== Data section ==

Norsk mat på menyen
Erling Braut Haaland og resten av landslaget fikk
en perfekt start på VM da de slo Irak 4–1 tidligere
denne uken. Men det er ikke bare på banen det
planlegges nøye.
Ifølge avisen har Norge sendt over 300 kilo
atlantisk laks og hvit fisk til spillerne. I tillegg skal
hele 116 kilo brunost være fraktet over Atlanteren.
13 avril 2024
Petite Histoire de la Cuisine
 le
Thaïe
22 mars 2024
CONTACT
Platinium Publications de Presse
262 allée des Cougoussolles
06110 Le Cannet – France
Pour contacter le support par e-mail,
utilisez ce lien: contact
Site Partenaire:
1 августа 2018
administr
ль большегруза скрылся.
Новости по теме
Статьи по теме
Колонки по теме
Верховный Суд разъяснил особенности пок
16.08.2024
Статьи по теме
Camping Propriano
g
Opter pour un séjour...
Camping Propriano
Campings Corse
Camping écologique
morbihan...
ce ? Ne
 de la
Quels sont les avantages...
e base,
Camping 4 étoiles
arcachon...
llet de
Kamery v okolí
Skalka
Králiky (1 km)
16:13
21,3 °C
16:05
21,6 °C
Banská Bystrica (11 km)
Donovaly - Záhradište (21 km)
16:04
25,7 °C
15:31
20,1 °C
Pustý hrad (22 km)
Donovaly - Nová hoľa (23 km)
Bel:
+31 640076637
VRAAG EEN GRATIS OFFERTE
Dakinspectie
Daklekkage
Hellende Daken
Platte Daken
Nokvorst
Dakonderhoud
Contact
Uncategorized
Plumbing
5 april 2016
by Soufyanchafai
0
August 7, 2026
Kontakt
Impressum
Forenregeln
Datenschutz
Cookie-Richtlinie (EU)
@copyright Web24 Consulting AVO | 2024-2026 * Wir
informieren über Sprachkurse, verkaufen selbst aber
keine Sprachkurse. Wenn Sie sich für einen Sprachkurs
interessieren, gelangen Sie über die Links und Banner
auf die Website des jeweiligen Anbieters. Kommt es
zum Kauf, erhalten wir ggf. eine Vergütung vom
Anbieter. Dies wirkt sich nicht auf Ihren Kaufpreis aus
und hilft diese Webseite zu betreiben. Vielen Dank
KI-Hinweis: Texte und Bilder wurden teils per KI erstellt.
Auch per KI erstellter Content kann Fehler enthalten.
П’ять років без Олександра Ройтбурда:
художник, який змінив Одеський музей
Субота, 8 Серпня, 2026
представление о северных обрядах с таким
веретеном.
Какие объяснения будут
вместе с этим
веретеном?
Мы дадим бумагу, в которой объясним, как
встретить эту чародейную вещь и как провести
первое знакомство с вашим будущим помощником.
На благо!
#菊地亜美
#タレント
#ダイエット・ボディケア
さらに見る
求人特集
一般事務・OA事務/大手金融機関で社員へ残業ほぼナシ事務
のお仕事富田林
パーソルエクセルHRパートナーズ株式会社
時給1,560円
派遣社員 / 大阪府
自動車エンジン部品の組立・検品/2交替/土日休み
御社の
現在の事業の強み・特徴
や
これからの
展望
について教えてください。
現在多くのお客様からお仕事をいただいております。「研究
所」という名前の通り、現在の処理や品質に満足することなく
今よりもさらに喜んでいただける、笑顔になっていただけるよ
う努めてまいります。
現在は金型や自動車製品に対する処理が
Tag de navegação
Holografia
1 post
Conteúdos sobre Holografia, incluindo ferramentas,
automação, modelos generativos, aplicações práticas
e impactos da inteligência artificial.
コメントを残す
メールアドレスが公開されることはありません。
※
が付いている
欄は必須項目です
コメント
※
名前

===

* _Your goal_
For the word "Sprachkurse", find every line in the data that holds it and copy that line.

* _Written solution_
informieren über Sprachkurse, verkaufen selbst aber
keine Sprachkurse. Wenn Sie sich für einen Sprachkurs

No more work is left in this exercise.